___ Data for this exercise

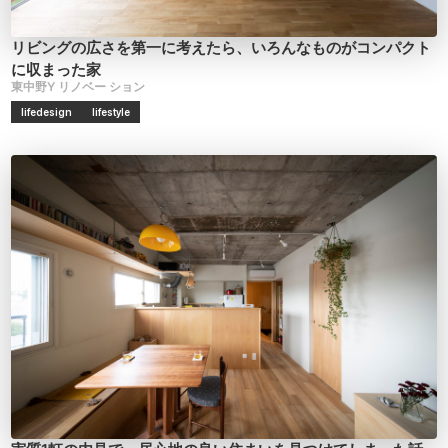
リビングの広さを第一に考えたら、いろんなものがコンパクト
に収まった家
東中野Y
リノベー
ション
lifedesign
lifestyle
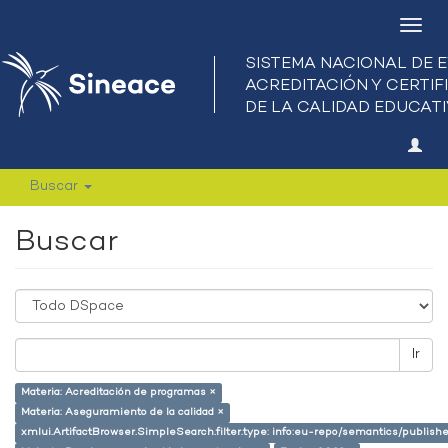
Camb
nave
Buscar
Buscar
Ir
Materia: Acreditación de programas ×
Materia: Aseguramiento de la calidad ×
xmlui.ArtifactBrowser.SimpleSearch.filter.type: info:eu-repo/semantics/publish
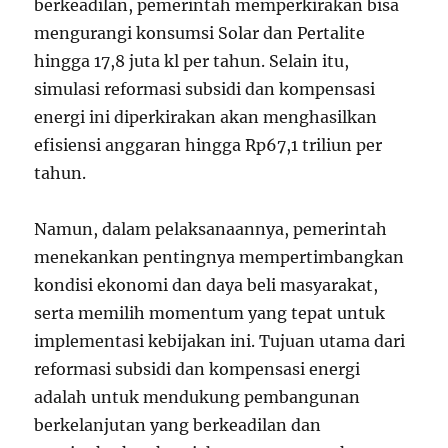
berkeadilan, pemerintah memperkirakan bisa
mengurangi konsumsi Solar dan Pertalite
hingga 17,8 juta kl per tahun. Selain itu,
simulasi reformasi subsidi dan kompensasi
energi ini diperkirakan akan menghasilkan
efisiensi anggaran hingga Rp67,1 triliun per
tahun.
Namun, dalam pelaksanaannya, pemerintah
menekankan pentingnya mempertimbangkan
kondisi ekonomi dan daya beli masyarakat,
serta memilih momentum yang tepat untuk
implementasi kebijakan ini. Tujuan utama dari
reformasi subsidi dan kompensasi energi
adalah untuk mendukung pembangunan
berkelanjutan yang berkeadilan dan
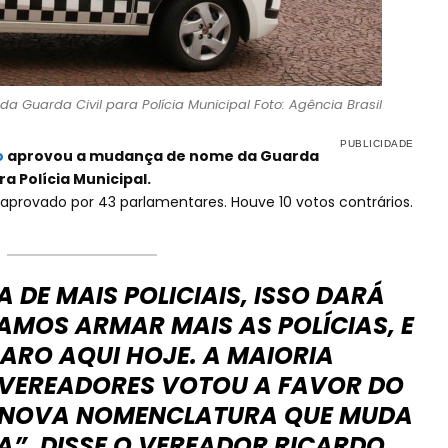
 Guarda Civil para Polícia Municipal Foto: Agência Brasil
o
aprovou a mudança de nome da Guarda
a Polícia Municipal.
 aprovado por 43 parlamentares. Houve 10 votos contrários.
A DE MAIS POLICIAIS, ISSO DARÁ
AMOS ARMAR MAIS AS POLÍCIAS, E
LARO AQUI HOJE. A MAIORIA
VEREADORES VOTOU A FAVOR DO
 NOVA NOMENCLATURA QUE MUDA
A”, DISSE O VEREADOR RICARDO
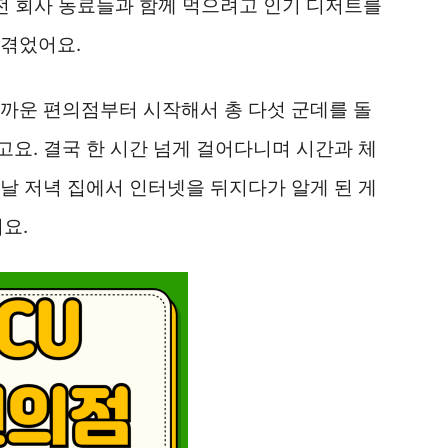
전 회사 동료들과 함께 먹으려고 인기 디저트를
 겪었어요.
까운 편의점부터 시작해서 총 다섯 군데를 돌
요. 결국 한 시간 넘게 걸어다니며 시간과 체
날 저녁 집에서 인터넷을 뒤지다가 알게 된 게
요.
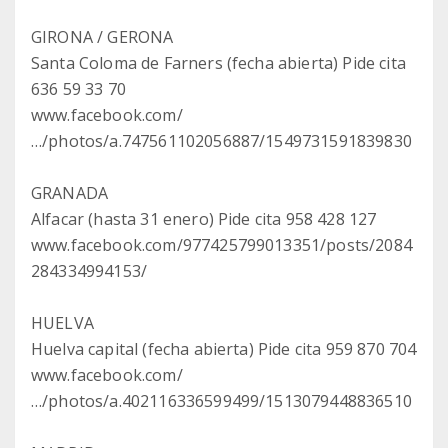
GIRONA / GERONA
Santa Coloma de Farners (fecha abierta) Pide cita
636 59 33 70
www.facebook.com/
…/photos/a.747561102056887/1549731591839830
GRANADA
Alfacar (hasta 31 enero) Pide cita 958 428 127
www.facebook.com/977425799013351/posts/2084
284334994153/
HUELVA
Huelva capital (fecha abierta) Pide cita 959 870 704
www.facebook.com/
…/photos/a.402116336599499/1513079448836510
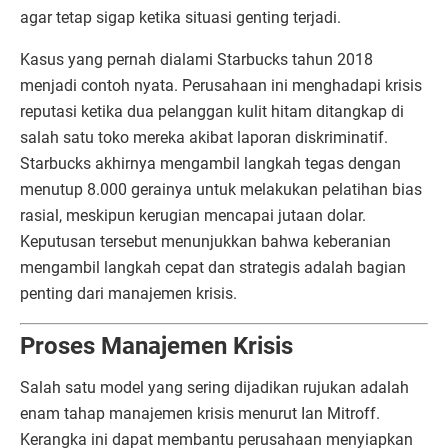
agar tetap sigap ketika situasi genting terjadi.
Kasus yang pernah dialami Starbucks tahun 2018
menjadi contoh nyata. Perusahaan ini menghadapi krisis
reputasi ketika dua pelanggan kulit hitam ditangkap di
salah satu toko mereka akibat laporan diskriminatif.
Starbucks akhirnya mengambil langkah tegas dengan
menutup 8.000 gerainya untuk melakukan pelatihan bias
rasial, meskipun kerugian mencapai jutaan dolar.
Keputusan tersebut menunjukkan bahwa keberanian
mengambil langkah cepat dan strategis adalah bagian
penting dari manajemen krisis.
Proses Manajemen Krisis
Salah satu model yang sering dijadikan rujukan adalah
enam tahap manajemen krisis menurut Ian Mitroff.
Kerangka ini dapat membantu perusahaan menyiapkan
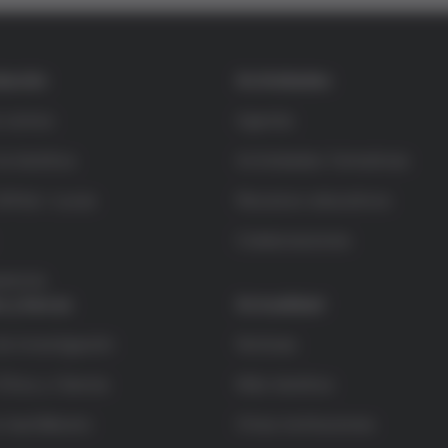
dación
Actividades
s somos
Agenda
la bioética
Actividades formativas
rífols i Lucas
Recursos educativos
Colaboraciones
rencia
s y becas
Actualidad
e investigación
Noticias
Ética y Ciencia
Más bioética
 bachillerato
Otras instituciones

______
___ Data for this exercise

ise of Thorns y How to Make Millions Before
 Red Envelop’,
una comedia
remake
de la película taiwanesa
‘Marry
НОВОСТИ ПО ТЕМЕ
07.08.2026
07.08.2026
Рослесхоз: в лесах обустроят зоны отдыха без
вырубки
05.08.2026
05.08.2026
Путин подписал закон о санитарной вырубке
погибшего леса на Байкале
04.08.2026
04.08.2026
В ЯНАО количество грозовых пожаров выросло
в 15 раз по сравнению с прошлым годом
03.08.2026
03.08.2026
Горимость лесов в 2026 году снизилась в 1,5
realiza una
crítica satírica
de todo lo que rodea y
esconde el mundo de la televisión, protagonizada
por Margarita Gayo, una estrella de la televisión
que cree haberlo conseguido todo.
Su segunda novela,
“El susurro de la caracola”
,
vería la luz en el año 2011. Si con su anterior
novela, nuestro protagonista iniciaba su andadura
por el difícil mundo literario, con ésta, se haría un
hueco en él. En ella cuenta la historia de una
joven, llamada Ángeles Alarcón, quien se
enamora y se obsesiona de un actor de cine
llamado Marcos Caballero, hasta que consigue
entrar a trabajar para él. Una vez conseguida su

______

== What to do ==
Within the material above, extract exactly the lines that start at the line containing "ise of Thorns y How to Make Millions Before" and stop after the line containing "В ЯНАО количество грозовых пожаров выросло", and only those.

== Worked solution ==
ise of Thorns y How to Make Millions Before
 Red Envelop’,
una comedia
remake
de la película taiwanesa
‘Marry
НОВОСТИ ПО ТЕМЕ
07.08.2026
07.08.2026
Рослесхоз: в лесах обустроят зоны отдыха без
вырубки
05.08.2026
05.08.2026
Путин подписал закон о санитарной вырубке
погибшего леса на Байкале
04.08.2026
04.08.2026
В ЯНАО количество грозовых пожаров выросло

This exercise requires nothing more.